Regista: Adam McKay

Anno: 2019

Produzione: Stati Uniti

Attori: Christian Bale, Amy Adams

 

Il nostro giudizio: OTTIMO

Recensione: Maria Giovanna

 

Alzi la mano chi di voi non ha mai sognato il cosiddetto sogno americano, che prevede il riscatto di una persona da una classe indigente a quella definita di élite. Beh, io sì e tante volte, soprattutto guardando i film che descrivevano molto bene la voglia e forza di riscatto degli americani. Il film di oggi esprime molto bene questa situazione e il regista, insieme al cast stellare, ci da uno spaccato d’America che forse oggi non c’è più: Vice, l’uomo nell’ombra. Sostanzialmente il film racconta la storia del vicepresidente Dick Cheney durante l'amministrazione di George W. Bush, ma non è la storia politica che crea magnetismo bensì l’intreccio tra le due.

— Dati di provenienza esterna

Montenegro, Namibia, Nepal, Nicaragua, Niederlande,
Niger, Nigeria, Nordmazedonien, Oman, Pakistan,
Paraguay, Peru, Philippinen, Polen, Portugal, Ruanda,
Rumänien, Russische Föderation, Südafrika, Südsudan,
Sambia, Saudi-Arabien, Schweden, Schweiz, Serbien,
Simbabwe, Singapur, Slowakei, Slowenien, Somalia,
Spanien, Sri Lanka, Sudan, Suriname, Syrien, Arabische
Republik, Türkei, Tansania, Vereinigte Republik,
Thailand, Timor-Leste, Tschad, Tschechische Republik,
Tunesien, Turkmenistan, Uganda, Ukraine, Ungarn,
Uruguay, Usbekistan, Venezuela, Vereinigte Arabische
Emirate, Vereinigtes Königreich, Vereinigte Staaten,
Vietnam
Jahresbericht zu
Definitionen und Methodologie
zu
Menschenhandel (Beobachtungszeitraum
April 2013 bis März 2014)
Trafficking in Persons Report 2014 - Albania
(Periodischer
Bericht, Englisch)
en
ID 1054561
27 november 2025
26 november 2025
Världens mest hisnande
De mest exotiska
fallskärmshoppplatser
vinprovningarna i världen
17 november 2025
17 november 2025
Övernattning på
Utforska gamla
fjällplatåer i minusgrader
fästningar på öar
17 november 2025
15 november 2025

Negli anni Settanta Dick Cheney è fidanzato con una ragazza molto intelligente e in gamba, Lynne, che riesce a farlo ammettere all'Università, dove lui però viene travolto dal dolce far niente e dalla non voglia di studiare ma soprattutto, tra una sbornia e l'altra, finisce per farsi espellere. Decide di lavorare ai pali della corrente elettrica, ma continua a bere e, una sera, finisce in una rissa e viene arrestato per guida in stato di ebrezza. A quel punto Lynne, ormai stanca di questo suo atteggiamento, gli dà un ultimatum: diventare la persona di potere che lei, in quanto donna, non potrà mai essere, oppure tra loro è finita. Come è andata a finire lo sappiamo: i due diventeranno quella che viene definita negli ambienti politici una "power couple" e domineranno tranquillamente, quasi nell'ombra, l'amministrazione di George W. Bush, una tra le più devastanti per la democrazia americana.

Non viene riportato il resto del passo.